▶ **Description of the task**: For the material that follows, return exactly the lines from the one with "Peka 10 | Ersatzfilter (XL)" through the one with "AQMOS | Rückspülfilter", both ends included.

▶ **Dataset entries**:
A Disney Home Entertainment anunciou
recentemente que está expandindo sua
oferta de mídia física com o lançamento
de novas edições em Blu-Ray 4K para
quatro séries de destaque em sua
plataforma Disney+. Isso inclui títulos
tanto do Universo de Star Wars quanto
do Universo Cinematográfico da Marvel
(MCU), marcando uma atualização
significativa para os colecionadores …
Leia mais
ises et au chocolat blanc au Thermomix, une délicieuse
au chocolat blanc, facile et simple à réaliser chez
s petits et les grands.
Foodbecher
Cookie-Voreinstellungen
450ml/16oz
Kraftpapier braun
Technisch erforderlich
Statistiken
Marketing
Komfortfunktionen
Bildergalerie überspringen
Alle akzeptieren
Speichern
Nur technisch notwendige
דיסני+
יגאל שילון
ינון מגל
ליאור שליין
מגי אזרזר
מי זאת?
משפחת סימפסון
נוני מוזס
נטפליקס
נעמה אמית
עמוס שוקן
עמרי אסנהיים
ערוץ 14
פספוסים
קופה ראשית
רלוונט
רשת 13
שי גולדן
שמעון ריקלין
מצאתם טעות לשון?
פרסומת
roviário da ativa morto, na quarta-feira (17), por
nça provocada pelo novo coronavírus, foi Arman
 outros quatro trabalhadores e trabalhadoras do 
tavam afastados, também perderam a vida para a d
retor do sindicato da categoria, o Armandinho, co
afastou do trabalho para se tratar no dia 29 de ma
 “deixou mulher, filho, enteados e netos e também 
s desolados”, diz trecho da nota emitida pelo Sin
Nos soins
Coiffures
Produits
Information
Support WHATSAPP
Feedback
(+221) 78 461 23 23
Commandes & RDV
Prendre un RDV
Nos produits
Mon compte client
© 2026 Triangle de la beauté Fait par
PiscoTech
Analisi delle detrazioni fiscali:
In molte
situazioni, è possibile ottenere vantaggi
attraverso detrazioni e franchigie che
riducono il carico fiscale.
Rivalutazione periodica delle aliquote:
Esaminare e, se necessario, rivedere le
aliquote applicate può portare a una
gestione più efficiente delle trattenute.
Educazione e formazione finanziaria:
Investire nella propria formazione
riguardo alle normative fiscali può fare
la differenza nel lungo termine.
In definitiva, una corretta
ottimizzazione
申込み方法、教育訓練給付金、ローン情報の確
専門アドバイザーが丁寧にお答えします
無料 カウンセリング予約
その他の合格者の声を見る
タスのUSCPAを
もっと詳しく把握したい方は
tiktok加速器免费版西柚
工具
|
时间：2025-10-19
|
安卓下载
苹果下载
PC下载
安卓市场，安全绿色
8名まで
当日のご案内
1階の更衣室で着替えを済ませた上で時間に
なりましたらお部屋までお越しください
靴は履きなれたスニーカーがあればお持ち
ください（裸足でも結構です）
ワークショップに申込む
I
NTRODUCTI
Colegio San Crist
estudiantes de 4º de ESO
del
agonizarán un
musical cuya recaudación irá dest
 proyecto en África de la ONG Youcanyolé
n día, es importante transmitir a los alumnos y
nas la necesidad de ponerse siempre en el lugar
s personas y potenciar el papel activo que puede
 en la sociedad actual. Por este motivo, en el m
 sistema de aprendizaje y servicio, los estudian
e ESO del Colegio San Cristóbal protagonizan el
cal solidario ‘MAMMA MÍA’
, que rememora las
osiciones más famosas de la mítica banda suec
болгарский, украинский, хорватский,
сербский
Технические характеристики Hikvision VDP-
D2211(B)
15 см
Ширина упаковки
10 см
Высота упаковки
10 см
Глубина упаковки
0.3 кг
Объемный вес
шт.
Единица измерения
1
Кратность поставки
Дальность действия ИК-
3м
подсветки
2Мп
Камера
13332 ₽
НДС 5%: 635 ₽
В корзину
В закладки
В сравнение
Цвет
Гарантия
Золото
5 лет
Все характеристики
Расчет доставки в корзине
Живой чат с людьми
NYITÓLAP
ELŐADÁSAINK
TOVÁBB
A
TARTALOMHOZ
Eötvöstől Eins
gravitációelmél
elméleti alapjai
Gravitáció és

==

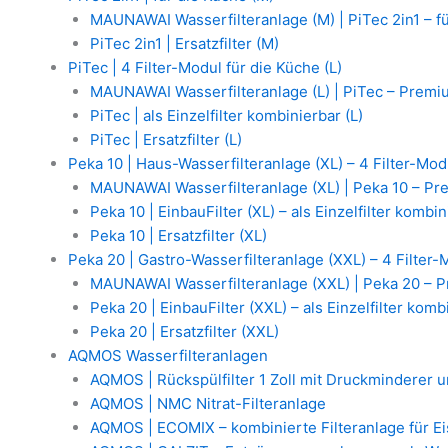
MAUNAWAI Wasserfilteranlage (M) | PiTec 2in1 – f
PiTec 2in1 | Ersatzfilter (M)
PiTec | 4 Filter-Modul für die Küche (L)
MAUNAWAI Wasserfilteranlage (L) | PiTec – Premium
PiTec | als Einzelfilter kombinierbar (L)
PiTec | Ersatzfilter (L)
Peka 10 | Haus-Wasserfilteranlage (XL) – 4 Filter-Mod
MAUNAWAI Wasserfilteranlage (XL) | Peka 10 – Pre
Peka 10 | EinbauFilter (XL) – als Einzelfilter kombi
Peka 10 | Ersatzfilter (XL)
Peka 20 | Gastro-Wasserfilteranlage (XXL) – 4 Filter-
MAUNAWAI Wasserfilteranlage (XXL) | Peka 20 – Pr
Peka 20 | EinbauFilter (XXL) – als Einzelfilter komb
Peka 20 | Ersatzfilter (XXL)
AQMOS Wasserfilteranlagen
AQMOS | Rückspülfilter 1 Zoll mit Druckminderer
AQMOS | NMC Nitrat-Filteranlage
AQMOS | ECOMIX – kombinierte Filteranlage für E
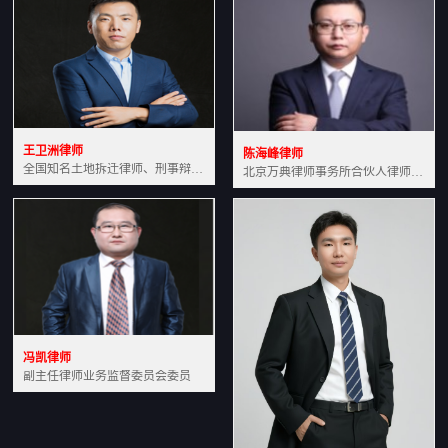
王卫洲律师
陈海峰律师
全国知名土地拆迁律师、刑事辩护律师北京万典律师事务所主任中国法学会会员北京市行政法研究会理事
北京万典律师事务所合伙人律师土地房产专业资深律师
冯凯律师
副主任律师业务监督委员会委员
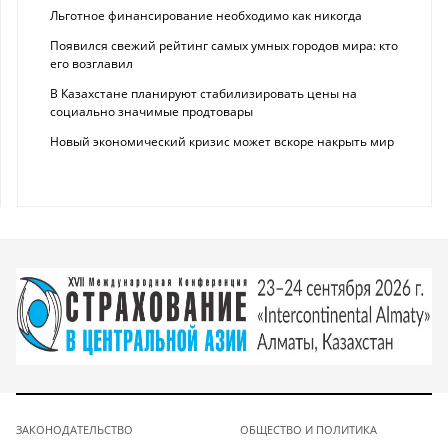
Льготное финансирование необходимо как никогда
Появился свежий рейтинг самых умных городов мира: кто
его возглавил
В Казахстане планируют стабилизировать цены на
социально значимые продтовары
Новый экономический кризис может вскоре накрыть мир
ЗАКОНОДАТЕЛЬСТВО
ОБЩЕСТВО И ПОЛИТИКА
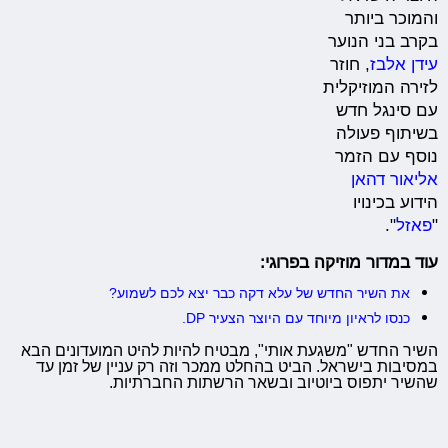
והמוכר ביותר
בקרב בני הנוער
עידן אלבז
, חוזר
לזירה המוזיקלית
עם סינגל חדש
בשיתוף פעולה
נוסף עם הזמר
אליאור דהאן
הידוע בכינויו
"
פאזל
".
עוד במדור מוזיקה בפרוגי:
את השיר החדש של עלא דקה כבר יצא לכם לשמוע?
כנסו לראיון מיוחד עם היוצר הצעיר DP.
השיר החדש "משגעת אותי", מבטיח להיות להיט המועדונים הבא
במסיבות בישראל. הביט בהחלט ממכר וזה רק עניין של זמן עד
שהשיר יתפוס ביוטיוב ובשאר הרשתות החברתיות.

▶ **Task response**:
Peka 10 | Ersatzfilter (XL)
Peka 20 | Gastro-Wasserfilteranlage (XXL) – 4 Filter-
MAUNAWAI Wasserfilteranlage (XXL) | Peka 20 – Pr
Peka 20 | EinbauFilter (XXL) – als Einzelfilter komb
Peka 20 | Ersatzfilter (XXL)
AQMOS Wasserfilteranlagen
AQMOS | Rückspülfilter 1 Zoll mit Druckminderer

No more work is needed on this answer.